Fig. 2 below is a heat map of CTE participation of female students by CTE career cluster for the 2020-2021 high school year using facet_wrap(). The over-representation of female students in Health Science courses is shown by the deep purple-pink fill representing 80% female participation. The Total CTE heat map in Fig. 2 is paler than the heat map in Fig. 1, while had a much maximum female participation scale of only 55%. By visual contrast, there are far fewer than 50% female participating in IT & STEM. The IT & STEM heat maps are much lighter than the Total CTE Students one, showing the under-representation of female high school students in these 2 career clusters. Female participation in STEM courses was particularly low, resulting in a very pale pink heat map. Note that Nebraska is white in this heat map as there was participation data at the STEM level in the state

Code
#Graph comparing female CTE participation between IT, Health Science, STEM, Overall

ggplot(data = Delta_CTE_Data, aes(fill = `Percent_Female`)) +  geom_sf() + scale_fill_distiller(palette = "RdPu", direction = 1) + labs(title = "Figure 2: % Female High School Students in CTE by Career Type (2020-2021)",
       caption = "Source: US Department of Education 2020-2021 Perkins V Enrollment Data",
       fill = "% Female Students") + 
  theme_void() + facet_wrap(vars(`Career Cluster`)) + theme(legend.position = "bottom")

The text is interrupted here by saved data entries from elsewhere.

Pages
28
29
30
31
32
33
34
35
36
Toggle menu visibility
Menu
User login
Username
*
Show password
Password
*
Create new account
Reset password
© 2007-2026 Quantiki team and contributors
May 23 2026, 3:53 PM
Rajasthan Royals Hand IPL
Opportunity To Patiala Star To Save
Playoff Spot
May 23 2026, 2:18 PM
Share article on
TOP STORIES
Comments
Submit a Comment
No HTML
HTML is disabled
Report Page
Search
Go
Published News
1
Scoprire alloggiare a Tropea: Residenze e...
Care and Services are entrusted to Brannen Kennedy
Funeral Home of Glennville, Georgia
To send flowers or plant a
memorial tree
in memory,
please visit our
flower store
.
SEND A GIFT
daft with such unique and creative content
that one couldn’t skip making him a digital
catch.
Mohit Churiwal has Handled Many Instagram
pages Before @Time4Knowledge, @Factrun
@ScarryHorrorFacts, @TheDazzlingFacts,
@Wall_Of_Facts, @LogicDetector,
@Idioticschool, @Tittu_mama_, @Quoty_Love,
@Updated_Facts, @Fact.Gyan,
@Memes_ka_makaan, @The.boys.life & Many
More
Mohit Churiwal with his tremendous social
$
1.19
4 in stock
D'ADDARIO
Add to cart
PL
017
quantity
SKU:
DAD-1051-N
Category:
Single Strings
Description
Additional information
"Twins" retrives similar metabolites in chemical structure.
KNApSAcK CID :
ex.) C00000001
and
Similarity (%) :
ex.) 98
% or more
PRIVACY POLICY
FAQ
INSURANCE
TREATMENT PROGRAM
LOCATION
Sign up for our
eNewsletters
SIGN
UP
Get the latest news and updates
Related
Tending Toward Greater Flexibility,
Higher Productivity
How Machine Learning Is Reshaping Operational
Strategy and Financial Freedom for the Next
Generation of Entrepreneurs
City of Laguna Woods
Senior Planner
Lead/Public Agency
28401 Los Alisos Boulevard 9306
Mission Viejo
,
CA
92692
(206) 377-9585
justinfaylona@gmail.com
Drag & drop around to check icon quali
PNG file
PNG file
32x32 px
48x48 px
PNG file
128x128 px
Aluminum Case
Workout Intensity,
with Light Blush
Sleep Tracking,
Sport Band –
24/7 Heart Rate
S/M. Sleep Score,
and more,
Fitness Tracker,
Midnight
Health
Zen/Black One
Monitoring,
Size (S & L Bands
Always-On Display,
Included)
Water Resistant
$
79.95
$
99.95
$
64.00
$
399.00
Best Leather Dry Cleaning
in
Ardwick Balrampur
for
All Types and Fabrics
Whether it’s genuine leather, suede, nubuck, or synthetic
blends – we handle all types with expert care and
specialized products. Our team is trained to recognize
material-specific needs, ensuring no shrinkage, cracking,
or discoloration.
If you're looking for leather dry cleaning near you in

Students with Disabilities Participation in CTE - RQ 2

Overall, 935,962 total high school students with disabilities (SWDs) participated in US CTE courses in the 2020-2021 school year. Looking at US high school students in 2020-2021, there were 56,304 SWDs in Health Science courses, 96,0027 SWDs in IT courses, and 54,811 SWDs in STEM courses.

11% of all secondary students participating in CTE in 2020-2021 had disabilities.

According to the National Center for Education Statistics (2022), ~15% of US public school students ages 3-21 qualified for special education under IDEA in the 2020-2021 school year. This is not a high-school specific number, but suggests the participation of SWDs in high school CTE courses was comparable to the percentage of SWDs in US public schools for the 2020-2021 year.

Code
#Sum/Percentage SWDs in CTE nationwide & each career cluster
Tidy_CTE_DF %>%
group_by(`Career Cluster`) %>%
select(`State`, `Career Cluster`, `Individuals With Disabilities (ESEA/IDEA)`, `Grand Total`) %>%
summarise(`TotalCountSWDCTE` = sum(`Individuals With Disabilities (ESEA/IDEA)`, na.rm=TRUE),  `SumGrandTotalCTE` = sum(`Grand Total`, na.rm=TRUE), `PercentSWDCTE` =  round((`TotalCountSWDCTE`/`SumGrandTotalCTE`)*100)) %>%
 select(!contains("Grand")) %>%
  rename("National Count SWDs" =  "TotalCountSWDCTE") %>%
  rename("National % SWDs" =  "PercentSWDCTE") 
# A tibble: 4 × 3
  `Career Cluster`   `National Count SWDs` `National % SWDs`
  <chr>                              <dbl>             <dbl>
1 Health_Science                     56304                 6
2 IT                                 96027                11
3 STEM                               54811                 8
4 Total_CTE_Students                935962                11

Fig. 3 below is a heat map of percentage of high school students with a disability in CTE statewide for the 2020-2011 year. The majority of states have CTE programs made up of ~10% students with disabilities (SWDs). No states appear to have extremely low participation of students with disabilities. Several Northeastern states appear to have CTE programs made up of between 20-35% SWDs.

Code
#Graph  Total Student with Disabilities Participation in CTE 
ggplot(data = TotCTEPercent, aes(fill = `Percent_Disabilities`)) +  geom_sf() + scale_fill_distiller(palette = "Blues", direction = 1) + labs(title = "Figure 3: % High School Students w Disabilities in CTE Statewide (2020-2021)",
       caption = "Source: US Department of Education 2020-2021 Perkins V Enrollment Data",
       fill = "% Students w/ Disabilities") + 
  theme_void() + facet_wrap(vars(`Career Cluster`)) + theme(legend.position = "bottom")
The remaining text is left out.